Deuxième baroud : l'Alliance. Nissan avait été frappé par l'explosion de la bulle immobilière Japonaise, puis des ventes en berne aux USA. Les bons résultats Européens ne compensaient pas. Le constructeur avait frayé avec VW et Ford, mais cette fois, il cherchait un repreneur. Renault, en pleine forme (et alors plus gros qu'un Nissan moribond) saisit l'opportunité. Ghosn appliqua un remède de cheval : terminé l'emploi à vie ou les équipementiers sélectionnés sans réel appel d'offres ! Il licencia et fit entrer les équipementiers européens (même si les Calsonic, Yazaki, Tanaka et autres Denso continuent aujourd'hui de régner en maitre.) Le couple devint un ménage à trois avec la reprise de Samsung, où là aussi, Ghosn fit fi des us et coutumes locales. Ghosn s'était mis au japonais (la langue, mais aussi la culture), afin de se faire accepter par une société nippone très codifiée. L'opération séduction fonctionna et il eu même droit à un manga !

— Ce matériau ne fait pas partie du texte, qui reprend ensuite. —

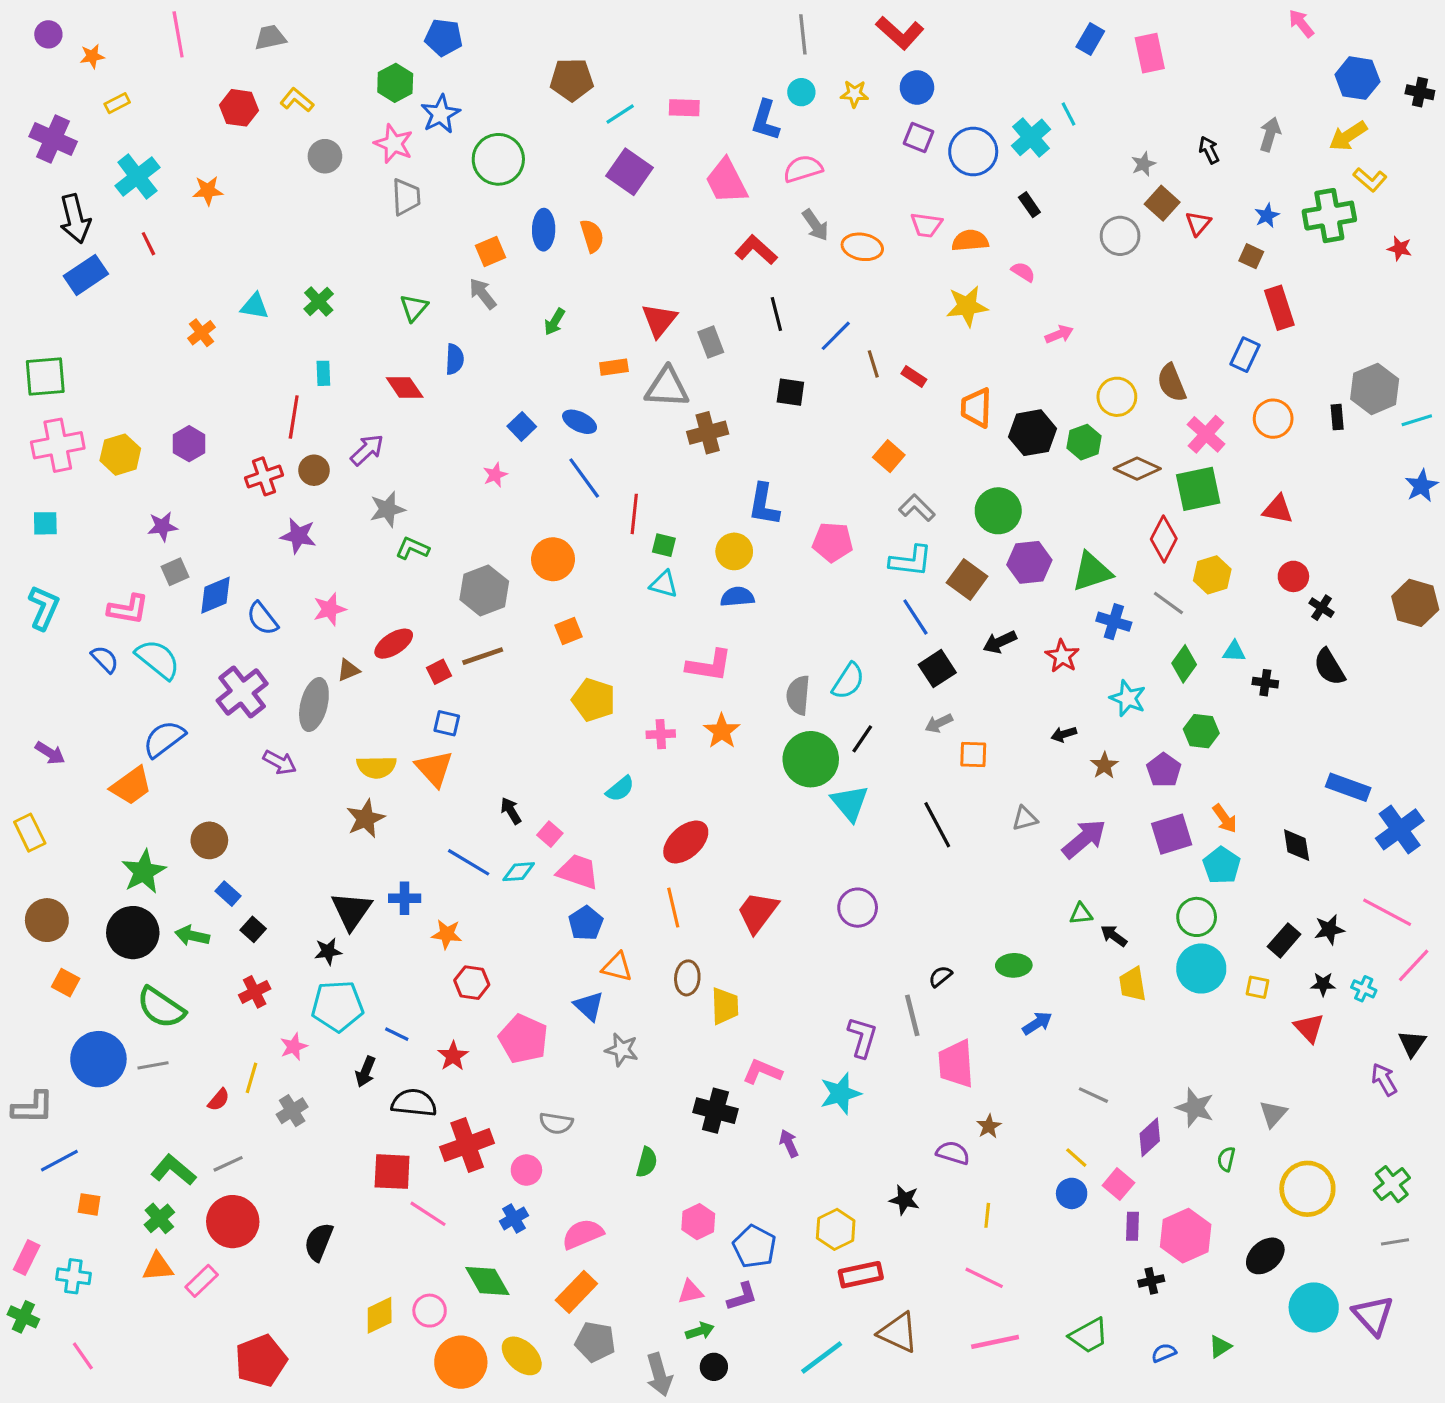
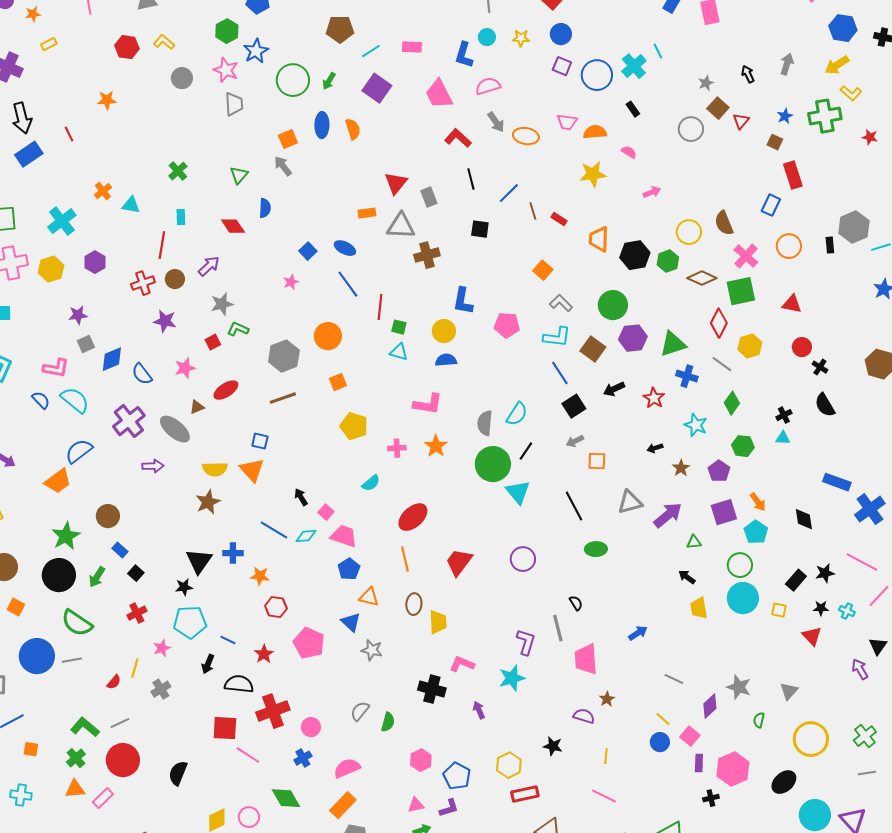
cyan cross: (137, 177) -> (62, 221), moved
cyan triangle: (255, 306) -> (131, 205), moved
green arrow: (555, 322) -> (329, 81), moved
cyan triangle: (1234, 651) -> (783, 438), moved
red square: (439, 672) -> (213, 342), moved
black cross: (1265, 683) -> (784, 415), turned -35
gray ellipse: (314, 705) -> (175, 429), turned -64
purple arrow: (280, 762) -> (153, 466), turned -30
gray triangle: (1025, 819) -> (630, 502), size x1.5
green triangle: (1081, 914) -> (694, 542), moved
green arrow: (192, 936) -> (97, 577), turned -70
green ellipse: (1014, 965) -> (596, 549), moved
black semicircle: (940, 976) -> (576, 603), turned 98
gray semicircle: (556, 1123) -> (360, 711), moved, turned 120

Les Japonais veulent bien de l'argent des occidentaux, mais pour gérer les entreprises, ils ne veulent que des Japonais ! Mitsubishi Motors appela DaimlerBenz à l'aide à la fin des années 90. Mais une fois la tempête passée, le keiratsu Mitsubishi reprit les parts des Allemands. Mazda et Isuzu ne furent pas mécontents d'avoir été lâchés par leurs partenaires occidentaux (respectivement Ford et GM), quitte à passer sous le parapluie de Toyota... Avec le plan Ghosn, Nissan retrouva du poil de la bête. Il repassa devant Renault, en terme de ventes. Aujourd'hui, le rapport entre Renault (y compris Dacia et Samsung) et Nissan (y compris Infiniti) est grosso modo de 1 à 2. Plus question donc de se laisser dicter sa conduite par les Français ! La reprise de Mitsubishi Motors avait déjà été l'occasion de montrer que Nissan peut prendre des décisions stratégiques pour l'Alliance, sans s'en référer à Renault. L'affaire Ghosn était l'occasion de prendre sa revanche sur l'époque où les conseillers de Renault venaient chez eux pour leur faisaient la leçon. Le deal semble clair : soit l'Alliance devient un "groupe Nissan" où Renault ne serait plus qu'une marque parmi d'autres (ce qu'Emmanuel Macron avait courageusement refusé, lorsqu'il était ministre de l'économie), soit Renault est revendu. C'est un coup de bluff, car la revente de Renault serait couteuse et les repreneurs ne se bousculeraient pas. Néanmoins, Nissan a la main sur ce dossier.